Your task >> Would you please copy only the lines from the line that contains "Mask small bowel." to the end of the data below, exactly, leaving every picture out?

Stored data entries
== Segment start ==

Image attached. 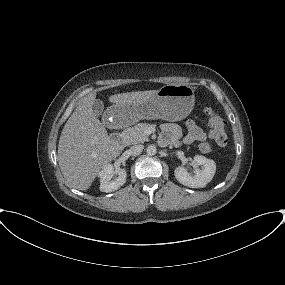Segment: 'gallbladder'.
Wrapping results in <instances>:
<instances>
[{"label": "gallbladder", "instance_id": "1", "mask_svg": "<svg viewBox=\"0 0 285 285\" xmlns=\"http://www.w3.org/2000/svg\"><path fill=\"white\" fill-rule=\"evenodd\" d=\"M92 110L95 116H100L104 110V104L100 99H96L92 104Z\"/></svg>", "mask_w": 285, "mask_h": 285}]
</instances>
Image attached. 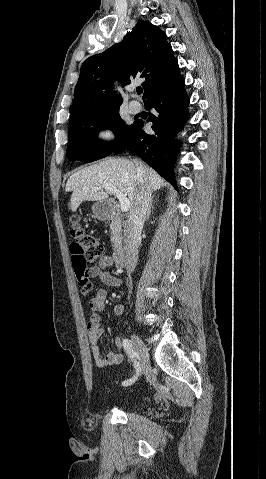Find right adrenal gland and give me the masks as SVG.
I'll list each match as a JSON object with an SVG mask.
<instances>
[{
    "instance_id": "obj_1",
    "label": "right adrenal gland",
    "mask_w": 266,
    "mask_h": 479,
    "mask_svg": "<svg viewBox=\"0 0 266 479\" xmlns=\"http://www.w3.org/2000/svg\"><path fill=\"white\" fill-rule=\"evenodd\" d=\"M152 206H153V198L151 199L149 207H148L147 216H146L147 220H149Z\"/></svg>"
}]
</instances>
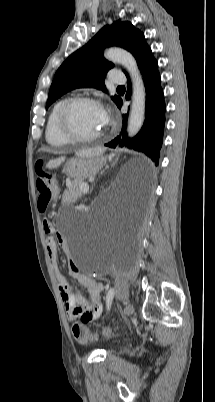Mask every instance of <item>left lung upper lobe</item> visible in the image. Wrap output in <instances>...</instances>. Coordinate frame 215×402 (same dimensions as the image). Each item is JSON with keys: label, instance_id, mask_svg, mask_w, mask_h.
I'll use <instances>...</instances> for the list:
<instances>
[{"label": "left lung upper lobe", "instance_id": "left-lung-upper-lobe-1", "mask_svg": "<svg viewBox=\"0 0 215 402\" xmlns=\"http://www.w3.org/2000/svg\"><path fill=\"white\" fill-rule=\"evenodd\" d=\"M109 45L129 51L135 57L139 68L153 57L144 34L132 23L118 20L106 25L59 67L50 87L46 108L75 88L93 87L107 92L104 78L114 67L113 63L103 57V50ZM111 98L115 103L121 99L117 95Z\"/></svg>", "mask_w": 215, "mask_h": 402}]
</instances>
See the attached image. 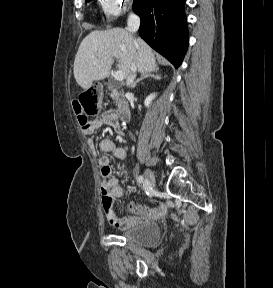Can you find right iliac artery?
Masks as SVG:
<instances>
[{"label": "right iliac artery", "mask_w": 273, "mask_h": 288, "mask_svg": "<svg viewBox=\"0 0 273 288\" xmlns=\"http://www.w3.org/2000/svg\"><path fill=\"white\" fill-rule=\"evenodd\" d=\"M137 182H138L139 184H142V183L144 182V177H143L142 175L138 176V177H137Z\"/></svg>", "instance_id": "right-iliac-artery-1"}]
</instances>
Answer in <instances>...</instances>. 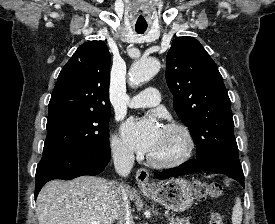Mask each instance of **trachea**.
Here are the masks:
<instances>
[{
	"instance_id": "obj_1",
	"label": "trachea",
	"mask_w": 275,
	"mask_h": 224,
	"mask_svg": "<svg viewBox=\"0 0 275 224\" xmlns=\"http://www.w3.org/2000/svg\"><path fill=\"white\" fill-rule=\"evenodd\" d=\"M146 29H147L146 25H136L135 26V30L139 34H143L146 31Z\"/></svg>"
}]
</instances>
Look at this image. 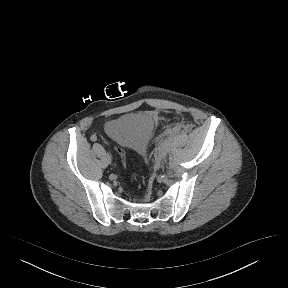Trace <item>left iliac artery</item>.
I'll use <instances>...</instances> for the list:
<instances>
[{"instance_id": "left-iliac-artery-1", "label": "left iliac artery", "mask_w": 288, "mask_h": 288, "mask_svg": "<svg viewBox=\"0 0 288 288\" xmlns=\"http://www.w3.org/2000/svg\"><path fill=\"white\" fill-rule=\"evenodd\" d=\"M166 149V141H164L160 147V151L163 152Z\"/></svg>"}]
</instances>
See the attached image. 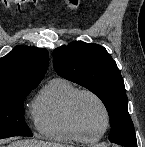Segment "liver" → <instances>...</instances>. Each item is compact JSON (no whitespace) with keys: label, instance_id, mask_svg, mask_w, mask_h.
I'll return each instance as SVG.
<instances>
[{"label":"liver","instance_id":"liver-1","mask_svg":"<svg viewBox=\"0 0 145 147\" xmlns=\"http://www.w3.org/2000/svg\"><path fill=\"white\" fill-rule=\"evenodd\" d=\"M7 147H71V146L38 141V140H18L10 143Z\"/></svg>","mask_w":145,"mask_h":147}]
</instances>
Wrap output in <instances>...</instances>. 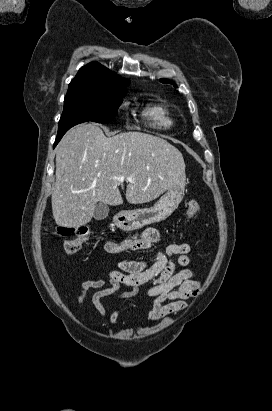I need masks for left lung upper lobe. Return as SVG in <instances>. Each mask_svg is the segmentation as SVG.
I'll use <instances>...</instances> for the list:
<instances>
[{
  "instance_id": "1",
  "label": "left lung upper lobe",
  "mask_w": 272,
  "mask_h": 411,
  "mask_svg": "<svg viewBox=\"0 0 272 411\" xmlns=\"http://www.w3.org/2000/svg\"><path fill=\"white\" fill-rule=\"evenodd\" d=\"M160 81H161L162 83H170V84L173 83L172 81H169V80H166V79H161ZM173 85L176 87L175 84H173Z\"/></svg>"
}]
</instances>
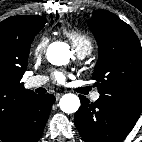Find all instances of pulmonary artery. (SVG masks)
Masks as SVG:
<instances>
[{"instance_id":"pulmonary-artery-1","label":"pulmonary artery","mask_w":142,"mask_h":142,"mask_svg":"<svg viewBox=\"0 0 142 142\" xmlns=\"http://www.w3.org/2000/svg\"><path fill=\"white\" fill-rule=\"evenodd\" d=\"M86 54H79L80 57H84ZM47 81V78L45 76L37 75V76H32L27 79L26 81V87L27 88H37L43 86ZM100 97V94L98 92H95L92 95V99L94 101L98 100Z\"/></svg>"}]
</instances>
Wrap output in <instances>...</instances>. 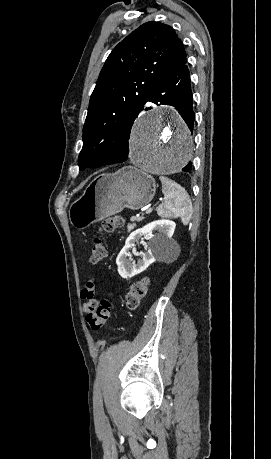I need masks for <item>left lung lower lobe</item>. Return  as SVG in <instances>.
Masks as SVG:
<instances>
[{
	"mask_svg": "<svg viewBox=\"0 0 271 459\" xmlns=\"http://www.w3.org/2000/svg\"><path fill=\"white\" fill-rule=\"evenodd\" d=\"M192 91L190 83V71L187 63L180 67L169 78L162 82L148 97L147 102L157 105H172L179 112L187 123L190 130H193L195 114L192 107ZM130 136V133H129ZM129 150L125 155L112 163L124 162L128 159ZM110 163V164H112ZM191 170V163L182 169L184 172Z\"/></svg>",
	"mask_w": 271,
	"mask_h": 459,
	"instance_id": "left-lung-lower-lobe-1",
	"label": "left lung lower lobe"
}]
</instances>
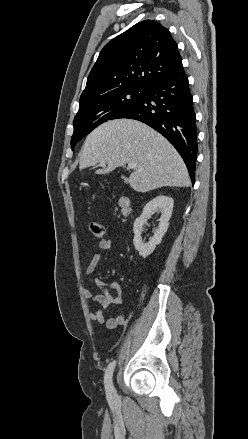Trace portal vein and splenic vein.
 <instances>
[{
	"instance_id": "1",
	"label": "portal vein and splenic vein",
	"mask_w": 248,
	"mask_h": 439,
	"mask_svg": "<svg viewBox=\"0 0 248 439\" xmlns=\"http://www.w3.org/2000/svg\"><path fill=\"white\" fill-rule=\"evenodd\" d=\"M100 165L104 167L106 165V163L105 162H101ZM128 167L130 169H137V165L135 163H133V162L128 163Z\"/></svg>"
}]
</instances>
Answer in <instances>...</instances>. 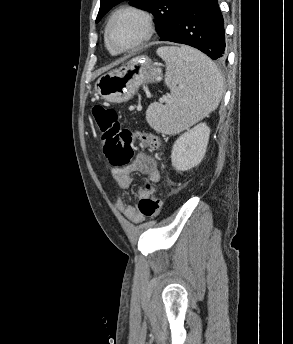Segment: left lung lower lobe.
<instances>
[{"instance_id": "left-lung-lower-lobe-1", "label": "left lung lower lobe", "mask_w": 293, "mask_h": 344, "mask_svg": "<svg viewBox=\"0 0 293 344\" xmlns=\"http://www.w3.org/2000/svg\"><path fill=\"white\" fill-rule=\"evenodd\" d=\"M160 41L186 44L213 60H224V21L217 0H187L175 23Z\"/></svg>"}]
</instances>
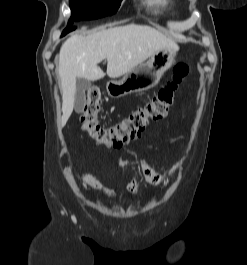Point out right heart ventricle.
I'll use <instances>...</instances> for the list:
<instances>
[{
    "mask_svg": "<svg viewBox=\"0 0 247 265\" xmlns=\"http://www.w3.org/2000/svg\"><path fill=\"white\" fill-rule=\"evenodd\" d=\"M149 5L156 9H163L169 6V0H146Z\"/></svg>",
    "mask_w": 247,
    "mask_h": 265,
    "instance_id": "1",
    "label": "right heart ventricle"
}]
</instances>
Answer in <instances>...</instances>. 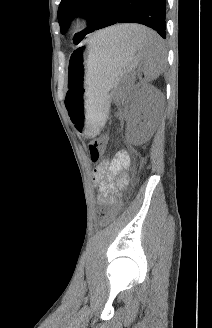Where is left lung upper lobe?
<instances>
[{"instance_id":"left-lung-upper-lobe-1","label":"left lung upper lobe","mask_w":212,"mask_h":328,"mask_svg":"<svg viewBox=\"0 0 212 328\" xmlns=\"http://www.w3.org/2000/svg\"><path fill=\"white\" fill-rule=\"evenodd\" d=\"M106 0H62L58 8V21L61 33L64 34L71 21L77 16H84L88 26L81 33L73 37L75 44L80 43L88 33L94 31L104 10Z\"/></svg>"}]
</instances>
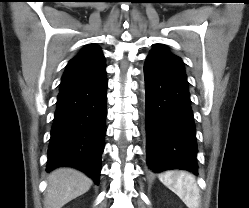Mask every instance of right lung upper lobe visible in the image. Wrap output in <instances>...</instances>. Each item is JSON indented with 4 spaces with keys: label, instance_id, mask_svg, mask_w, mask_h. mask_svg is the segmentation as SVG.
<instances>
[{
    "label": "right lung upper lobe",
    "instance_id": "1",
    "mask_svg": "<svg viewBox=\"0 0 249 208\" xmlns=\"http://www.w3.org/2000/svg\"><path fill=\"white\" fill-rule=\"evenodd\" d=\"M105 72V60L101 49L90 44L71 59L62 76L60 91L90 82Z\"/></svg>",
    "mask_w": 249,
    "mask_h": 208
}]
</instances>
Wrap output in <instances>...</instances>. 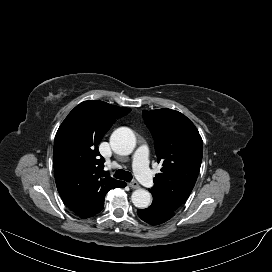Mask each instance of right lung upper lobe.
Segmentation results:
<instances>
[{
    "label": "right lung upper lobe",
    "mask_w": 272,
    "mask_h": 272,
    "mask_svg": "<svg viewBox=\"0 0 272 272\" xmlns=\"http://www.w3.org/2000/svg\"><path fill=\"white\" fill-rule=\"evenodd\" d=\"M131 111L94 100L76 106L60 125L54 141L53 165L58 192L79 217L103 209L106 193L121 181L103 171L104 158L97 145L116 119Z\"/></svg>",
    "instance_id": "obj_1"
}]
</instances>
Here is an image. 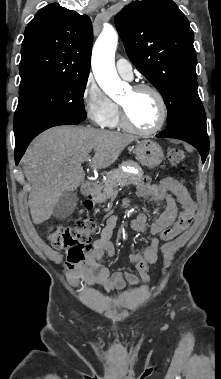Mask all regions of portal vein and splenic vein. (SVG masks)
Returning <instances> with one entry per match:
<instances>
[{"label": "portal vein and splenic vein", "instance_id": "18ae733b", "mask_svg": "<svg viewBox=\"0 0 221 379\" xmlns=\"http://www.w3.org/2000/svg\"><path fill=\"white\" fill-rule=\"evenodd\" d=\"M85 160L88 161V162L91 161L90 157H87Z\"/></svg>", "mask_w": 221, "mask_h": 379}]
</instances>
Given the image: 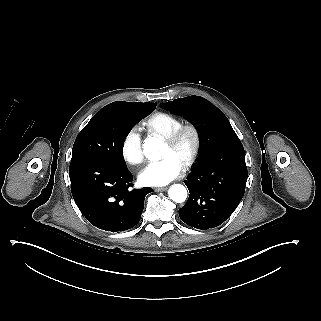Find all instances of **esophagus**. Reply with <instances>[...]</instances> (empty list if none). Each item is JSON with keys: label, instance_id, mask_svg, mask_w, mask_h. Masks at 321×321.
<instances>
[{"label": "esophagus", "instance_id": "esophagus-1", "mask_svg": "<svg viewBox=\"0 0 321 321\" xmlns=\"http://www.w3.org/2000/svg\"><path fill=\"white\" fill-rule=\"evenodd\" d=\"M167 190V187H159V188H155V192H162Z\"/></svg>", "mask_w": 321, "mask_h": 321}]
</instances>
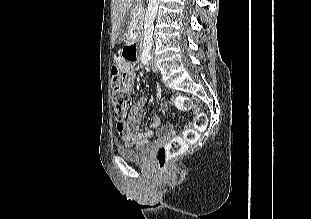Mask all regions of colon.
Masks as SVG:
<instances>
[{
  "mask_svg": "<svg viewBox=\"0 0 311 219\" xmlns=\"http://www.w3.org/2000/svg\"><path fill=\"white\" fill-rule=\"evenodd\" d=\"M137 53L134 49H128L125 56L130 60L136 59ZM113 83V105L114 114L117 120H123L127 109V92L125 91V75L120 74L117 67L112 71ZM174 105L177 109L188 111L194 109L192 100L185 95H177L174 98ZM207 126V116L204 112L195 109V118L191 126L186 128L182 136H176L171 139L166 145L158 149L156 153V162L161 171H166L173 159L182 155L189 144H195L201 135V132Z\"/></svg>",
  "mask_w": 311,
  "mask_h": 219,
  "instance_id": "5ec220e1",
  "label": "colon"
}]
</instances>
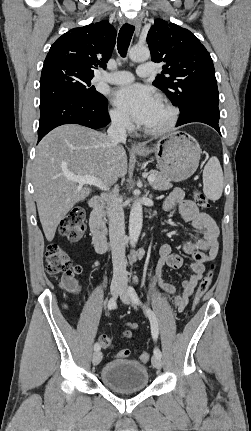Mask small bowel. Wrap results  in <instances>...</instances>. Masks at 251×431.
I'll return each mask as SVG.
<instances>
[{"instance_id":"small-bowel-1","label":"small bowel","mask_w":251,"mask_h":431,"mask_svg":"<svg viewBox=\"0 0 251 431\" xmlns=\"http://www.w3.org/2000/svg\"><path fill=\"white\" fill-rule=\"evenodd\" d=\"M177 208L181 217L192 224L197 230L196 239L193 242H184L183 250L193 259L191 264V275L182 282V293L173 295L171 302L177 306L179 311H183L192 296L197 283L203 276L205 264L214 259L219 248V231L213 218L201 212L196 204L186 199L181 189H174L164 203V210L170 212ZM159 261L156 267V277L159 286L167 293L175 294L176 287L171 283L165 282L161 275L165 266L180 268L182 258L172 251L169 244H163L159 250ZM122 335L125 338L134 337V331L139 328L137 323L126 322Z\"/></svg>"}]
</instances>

== Segment end ==

Answer to this exercise >>
Mask small bowel. Wrap results  in <instances>...</instances>. Masks at 251×431.
I'll return each mask as SVG.
<instances>
[{"instance_id":"small-bowel-1","label":"small bowel","mask_w":251,"mask_h":431,"mask_svg":"<svg viewBox=\"0 0 251 431\" xmlns=\"http://www.w3.org/2000/svg\"><path fill=\"white\" fill-rule=\"evenodd\" d=\"M177 208L181 217L192 224L197 230L196 239L193 242H184L183 250L193 259L191 264V275L182 282V293L173 295L171 302L177 306L179 311H183L192 296L197 283L203 276L205 264L214 259L219 248V231L213 218L201 212L196 204L186 199L181 189H174L164 203V210L170 212ZM159 261L156 267V277L159 286L167 293L175 294L176 287L171 283L165 282L161 275L165 266L180 268L182 258L172 251L169 244H163L159 250ZM122 335L125 338L134 337V331L139 328L137 323L126 322Z\"/></svg>"}]
</instances>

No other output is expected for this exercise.